In this publication we have provided some general insights into the use of distributional regression approaches on the issue of socioeconomic health inequality in general, and provided an application to the relationship between mental health and income in detail.

This publication complements the findings related to physical health provided by Silbersdorff et al. [27]. Taken together, both publications show that taking a distributional perspective can reveal insights that otherwise would not have been revealed. While Silbersdorff et al. [27] utilised a distributional regression approach within the bayesian framework, in this publication the frequentistic framework was followed. Independent of the framework, the aim was to estimate complete conditional (mental) health distributions rather than obtaining single estimates for the expected outcome. These provide more detailed information on the relationship between income and (mental) health, which we made explicit by defining risk measures. Regarding this relationship between mental health and income, the risk measures showed that income is more strongly related to the risk of being in a poor mental health condition than to the expected mental health. Thus, this publication contributes to the literature stated in Section 1.2, since it disentangles the effect of income on mental health and gives a first indication that the expectation-based perspective may underestimate the importance of income, not only for physical health, but also in mental health.

Regarding methodological guidelines, we proposed to use simple distributional regression models with linear predictors and distributions with few parameters, like the gamma distribution with two parameters. Additionally, we proposed to use simple and intuitive measures to exploit the information generated by estimating full conditional response distributions. Subsequently, we focused on risk measures on the basis of this distribution, but other measures could also be considered. Looking also at more complex models, we find that while these often provide better model fits, they also feature problematic fits in the sparsely populated areas of the covariate space, as well as much wider confidence intervals due to the higher model instability. Following Box [84] it should be noted that frequentist models, as well as bayesian models suffer from under-accounting uncertainty due to the unconditional assumption of the model specification. The wider confidence intervals of the more complex models thus go some direction in correcting for this under-accounting, but do so only implicitly.).

Naturally, the proposed methods can be extended even further. For example, one could make use of the longitudinal nature of the data, yielding a deeper data foundation to the analysis [14]. The GAMLSS framework theoretically provides the required statistical repertoire, as random effects can be incorporated [81] and longitudinal approaches have been applied in other fields [85,86]. One could overcome the rather questionable separation between physical and mental health [87] and model them jointly by bivariate distributional regression, which is currently being developed [88]. While these extensions may provide interesting research avenues for the methodologically minded health inequalities researcher, we believe that for many applied researchers, a simple distributional regression approach will suffice to gain sound and interesting insights into the matter.
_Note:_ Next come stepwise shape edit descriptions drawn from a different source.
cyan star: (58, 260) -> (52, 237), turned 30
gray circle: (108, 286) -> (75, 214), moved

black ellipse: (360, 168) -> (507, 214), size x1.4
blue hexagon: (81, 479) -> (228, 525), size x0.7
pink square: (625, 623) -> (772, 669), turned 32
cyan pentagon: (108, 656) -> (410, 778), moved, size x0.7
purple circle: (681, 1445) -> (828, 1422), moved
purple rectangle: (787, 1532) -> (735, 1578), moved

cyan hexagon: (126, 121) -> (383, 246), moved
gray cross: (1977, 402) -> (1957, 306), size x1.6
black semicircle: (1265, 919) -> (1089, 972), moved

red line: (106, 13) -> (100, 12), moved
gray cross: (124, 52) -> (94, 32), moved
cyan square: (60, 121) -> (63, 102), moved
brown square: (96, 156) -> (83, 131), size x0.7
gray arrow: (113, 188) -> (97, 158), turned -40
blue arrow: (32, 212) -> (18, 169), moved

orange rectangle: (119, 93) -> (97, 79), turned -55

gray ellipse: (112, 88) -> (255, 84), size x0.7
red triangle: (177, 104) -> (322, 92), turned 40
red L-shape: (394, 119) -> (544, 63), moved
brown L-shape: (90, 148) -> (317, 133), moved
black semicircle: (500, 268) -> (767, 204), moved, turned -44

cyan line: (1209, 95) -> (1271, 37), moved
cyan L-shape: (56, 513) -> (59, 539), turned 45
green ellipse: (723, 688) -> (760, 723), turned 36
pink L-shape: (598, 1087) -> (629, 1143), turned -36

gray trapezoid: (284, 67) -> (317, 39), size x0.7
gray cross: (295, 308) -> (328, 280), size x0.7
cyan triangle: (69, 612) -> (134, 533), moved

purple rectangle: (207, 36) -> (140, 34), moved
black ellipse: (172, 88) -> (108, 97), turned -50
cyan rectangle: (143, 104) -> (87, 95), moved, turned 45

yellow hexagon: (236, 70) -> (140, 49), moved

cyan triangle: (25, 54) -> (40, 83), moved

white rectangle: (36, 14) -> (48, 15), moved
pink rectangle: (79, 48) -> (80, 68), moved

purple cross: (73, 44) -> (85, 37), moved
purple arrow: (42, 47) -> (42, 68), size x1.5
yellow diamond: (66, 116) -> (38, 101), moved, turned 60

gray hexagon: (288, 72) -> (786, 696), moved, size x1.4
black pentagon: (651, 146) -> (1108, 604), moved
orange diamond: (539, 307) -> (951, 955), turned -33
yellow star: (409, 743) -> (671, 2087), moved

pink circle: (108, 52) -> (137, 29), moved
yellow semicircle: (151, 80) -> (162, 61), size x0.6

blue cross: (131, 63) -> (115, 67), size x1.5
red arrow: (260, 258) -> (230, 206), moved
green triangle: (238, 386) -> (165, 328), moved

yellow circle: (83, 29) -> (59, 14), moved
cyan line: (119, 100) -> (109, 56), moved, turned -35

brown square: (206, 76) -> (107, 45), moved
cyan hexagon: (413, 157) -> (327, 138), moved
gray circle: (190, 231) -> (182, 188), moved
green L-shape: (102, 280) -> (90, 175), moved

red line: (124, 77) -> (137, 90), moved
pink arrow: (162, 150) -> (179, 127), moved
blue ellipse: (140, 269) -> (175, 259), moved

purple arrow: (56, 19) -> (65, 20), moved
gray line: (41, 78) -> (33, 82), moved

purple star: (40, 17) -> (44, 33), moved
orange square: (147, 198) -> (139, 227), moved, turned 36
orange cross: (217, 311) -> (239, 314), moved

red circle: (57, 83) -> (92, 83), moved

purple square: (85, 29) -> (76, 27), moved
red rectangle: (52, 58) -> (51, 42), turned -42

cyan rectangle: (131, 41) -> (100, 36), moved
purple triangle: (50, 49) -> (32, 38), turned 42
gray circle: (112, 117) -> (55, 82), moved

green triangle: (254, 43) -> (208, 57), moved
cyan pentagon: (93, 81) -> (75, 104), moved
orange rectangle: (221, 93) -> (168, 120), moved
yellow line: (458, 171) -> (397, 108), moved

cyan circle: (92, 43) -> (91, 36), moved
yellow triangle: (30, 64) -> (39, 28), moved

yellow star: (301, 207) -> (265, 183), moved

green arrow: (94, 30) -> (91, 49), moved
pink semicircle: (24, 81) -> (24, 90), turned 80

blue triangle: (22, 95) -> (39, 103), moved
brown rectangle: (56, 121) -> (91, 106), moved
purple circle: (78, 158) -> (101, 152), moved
Even if using a relatively simple predictor and distribution with few parameters, it must be noted that the modelling of distributional regression is still a complex undertaking, yielding mostly indicative and approximate, rather than robust and precise results. Further evidence from theory and other modelling approaches is thus usually needed for any causal conclusions to be made.

Nonetheless, following Chalmers [89], new methods generating new empirical evidence on persistent questions are sometimes needed to generate progress in science. The distributional regression approach allows for looking at the full health distribution while conditioning on a set of variables, and therefore provides additional perspectives that should be considered for any comprehensive assessment on the much-discussed relationship between income and health.